Can an Unbeliever be A part of Your Worship Program?
As a worship leader it will be significant that you simply contemplate the question of whether or not an unbeliever might be a part of your worship program. I'm typically asked this question when two situations happen in a church: there are few team members obtainable for the worship program, and the person who just isn't a Christian is a very proficient individual. You probably have a large church with many proficient musicians then the question could not have an effect on you as much, but if your team is small and a very gifted musician or singer is in the wings, are you able to willingly accept them into your worship program with a clear conscience?
What is the Worship Program Really About?
When considering your team, it's essential to cease for a second and ask your self what the worship program is all about. Is it about having an important sound, or being professional or rocking the congregationís socks off? Or is it about leading your church family right into a deeper, more meaningful relationship with the Lord?
I might counsel to you that the worship program must be about leading people to God in worship. Certain, we want to be professional and to play and sing to a high and exquisite standard, but I might suggest that these are secondary concerns in your worship program. A worship program is a spiritual occasion, not a live performance, so the concept a non-believer can be part of your team is unquestionably out of phase with the goals of your worship program team.
Who Qualifies Somebody to Take Half in the Worship Program?
In groups that I've lead, one of many core requirements of crew members is that they know Jesus and have a relationship with Him. Non-believers can undoubtedly play effectively, sing well, and doubtless perform properly, however they haven't any idea of the very central concept of the worship program: nearer communion with the Lord. Yes, we wish it played and sung brilliantly, however we do not want to compromise the spirit of our worship program simply to sound a bit better.
One of the first main worship program teams I assembled featured an excellent drummer who was not a Christian, but who proved to be a demanding and slightly aggressive team member. We had a backup drummer who was relegated to percussion, and who was just happy to be a part of the worship program at all. When the unbelieving drummer didnít trouble to show up to observe twice over because he mentioned he was ok, I appointed the Christian guy. He could not play as properly, however he had an amazing spirit and understood what humility and serving within the worship program was all about.
Can the Worship Program Be a Instrument To Reach Team Members?
In most fashionable churches, the pressure is on worship leaders to sound great and act professional (and this implies accepting talented people whose lives should not proper with the Lord) and I consider that worship leaders have to make a stand in their worship program. I have heard of non-believers becoming Christians due to their involvement within the worship band, but I don't really feel that that is the way we should be operating. Why not lead them to the Lord first (when there isn't any ego opportunity at stake), then introduce them to the entire idea of worship, both personal and corporate.
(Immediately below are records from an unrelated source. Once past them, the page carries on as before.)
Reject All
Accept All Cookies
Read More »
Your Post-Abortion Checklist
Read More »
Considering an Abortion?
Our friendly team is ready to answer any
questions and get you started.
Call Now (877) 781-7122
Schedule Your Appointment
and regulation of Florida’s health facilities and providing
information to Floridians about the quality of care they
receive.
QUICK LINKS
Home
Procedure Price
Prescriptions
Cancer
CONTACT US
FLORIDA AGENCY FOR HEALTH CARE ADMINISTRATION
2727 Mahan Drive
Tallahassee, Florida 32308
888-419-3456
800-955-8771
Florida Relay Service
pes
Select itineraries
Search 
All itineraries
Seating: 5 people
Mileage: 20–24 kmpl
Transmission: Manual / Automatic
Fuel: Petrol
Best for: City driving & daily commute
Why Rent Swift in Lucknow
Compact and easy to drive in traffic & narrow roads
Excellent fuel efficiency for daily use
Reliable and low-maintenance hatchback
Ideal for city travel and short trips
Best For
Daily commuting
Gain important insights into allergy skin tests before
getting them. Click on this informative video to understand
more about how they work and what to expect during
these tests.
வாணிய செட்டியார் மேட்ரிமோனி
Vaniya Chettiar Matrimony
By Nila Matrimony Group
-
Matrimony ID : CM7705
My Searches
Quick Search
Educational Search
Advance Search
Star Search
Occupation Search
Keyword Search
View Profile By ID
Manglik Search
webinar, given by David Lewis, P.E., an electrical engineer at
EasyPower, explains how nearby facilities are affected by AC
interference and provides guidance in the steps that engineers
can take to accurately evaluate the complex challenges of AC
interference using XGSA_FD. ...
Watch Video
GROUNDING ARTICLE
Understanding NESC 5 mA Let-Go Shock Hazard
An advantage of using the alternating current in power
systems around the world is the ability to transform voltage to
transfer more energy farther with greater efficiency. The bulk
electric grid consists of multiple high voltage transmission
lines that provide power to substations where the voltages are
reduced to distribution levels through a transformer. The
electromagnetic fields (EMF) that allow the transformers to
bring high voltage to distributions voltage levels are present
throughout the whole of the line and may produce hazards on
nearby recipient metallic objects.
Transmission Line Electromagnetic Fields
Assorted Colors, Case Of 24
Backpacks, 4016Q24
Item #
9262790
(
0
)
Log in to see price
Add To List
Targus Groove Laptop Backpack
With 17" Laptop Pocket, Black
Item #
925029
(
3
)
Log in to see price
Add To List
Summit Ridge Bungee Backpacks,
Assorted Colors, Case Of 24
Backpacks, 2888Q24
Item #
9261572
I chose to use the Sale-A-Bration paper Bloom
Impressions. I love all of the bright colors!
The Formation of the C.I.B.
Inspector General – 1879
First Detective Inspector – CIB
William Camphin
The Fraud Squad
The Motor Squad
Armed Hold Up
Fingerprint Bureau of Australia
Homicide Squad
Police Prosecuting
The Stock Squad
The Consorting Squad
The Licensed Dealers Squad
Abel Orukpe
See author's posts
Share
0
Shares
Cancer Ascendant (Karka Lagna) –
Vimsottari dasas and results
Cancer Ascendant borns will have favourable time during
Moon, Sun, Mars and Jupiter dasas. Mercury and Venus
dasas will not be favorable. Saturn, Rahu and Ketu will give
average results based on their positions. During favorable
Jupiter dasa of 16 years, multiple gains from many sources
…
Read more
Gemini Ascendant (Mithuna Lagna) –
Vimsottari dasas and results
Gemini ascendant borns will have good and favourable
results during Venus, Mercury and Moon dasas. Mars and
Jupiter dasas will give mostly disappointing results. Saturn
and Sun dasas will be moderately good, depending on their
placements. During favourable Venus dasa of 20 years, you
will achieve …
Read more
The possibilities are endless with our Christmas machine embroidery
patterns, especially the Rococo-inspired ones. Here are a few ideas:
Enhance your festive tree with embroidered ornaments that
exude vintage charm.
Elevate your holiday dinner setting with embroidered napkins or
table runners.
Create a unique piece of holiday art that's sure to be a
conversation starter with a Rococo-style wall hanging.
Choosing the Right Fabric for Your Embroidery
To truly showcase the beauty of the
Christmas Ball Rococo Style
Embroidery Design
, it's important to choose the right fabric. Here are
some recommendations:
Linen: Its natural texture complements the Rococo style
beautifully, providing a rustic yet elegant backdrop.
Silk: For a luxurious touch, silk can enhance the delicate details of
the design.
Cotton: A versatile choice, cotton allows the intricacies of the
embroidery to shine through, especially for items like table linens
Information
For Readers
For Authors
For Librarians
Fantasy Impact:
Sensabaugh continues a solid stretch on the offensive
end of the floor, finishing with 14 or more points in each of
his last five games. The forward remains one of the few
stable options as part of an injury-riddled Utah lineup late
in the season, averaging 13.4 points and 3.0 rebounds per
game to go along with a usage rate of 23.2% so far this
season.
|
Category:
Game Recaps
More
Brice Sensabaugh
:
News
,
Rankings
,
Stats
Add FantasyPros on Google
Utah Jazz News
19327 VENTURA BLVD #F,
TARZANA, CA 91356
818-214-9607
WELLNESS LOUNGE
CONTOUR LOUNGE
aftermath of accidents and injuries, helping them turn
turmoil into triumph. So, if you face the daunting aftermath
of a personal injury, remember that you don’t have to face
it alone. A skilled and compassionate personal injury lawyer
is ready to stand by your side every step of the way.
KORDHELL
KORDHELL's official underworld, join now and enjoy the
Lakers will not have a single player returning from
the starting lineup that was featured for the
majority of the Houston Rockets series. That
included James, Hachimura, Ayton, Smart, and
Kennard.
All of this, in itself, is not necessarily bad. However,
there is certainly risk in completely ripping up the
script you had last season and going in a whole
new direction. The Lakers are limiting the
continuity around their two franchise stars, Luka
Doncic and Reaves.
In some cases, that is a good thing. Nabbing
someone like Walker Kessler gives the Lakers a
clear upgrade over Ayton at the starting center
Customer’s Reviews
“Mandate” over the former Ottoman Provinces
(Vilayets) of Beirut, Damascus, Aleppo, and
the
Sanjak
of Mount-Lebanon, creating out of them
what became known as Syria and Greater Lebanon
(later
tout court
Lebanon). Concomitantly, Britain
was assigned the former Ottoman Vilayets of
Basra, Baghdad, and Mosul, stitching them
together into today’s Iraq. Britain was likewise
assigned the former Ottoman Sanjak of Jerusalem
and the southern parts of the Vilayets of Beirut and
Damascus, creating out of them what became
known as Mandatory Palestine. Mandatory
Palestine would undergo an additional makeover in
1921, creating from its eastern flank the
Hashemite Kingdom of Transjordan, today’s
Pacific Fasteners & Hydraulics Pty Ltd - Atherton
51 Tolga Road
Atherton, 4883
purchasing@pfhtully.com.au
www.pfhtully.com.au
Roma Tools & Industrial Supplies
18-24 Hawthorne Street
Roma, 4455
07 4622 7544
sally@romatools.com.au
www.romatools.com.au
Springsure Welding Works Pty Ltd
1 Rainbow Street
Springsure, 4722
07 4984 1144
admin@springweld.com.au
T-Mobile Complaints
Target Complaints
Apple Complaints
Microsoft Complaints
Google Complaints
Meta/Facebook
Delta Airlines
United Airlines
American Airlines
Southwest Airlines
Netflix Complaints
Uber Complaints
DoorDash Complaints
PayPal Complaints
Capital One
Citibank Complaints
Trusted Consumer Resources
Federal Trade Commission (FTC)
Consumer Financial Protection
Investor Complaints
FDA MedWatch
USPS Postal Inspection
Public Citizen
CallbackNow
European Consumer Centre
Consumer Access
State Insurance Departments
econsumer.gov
Using worship team involvement to win a proficient unbeliever to Christ is a bit like marrying an unbeliever to witness to them and lead them to Christ. It's across the wrong way! It's troublesome to seize a true spirit of worship when the workforce to your worship program is unequally yoked!
So, worship leaders and pastors, let us make a stand for what is right and ensure our worship crew is focused on the true activity of leading folks to Christ. We must worship in Spirit and in reality, not simply have skilled music and presentation. Donít permit your worship program to be held to ransom by talented non-believers.